The new rail line will traverse key manufacturing hubs in Vietnam, home to global giants like Samsung, Foxconn, and Pegatron, many of whom depend on a steady flow of components from China. The route will stretch 390 kilometres (around 240 miles) from the port city of Haiphong to the mountainous city of Lao Cai, bordering China's Yunnan province, and will also pass through the capital, Hanoi.

The construction of the railway was supported by 95% of parliamentarians in the country's rubber-stamp National Assembly, according to an AFP journalist in the chamber. China will provide some funding through loans for the project, which is expected to exceed $8 billion in cost.

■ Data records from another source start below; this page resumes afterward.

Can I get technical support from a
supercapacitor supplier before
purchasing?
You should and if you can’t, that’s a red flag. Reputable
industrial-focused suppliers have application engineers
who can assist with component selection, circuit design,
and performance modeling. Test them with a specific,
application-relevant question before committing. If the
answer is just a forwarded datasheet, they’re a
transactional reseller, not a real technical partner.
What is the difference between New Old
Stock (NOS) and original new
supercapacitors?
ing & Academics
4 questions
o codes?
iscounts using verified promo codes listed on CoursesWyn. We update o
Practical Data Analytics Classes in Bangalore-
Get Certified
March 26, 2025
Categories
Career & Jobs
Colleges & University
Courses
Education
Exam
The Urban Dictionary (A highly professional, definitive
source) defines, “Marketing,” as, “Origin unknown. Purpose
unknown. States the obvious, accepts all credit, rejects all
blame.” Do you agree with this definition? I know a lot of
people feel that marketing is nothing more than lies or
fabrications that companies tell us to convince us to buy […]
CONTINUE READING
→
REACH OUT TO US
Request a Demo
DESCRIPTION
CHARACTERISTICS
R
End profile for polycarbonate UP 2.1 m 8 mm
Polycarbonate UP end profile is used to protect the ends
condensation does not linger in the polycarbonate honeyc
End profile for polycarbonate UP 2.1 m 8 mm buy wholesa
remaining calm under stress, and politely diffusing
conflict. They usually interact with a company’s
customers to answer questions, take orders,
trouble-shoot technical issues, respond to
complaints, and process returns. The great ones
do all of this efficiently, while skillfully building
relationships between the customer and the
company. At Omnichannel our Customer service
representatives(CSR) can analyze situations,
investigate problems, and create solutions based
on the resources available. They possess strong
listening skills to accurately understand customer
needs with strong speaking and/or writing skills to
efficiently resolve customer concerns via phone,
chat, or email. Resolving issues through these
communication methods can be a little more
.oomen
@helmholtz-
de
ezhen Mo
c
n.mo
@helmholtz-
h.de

This rail link is part of Vietnam's "Two Corridors, One Belt" initiative, which connects to Beijing's Belt and Road global infrastructure programme. The approval follows a year after both countries pledged to deepen ties during a visit to Vietnam by President Xi Jinping, as Beijing seeks to counter growing US influence with Hanoi.

Vietnam's transport infrastructure is considered relatively weak, with a road network struggling to meet demand and an underdeveloped rail system. The country is becoming an increasingly favoured destination for foreign businesses seeking an alternative to China, but poor infrastructure is seen as a constraint on surging investment.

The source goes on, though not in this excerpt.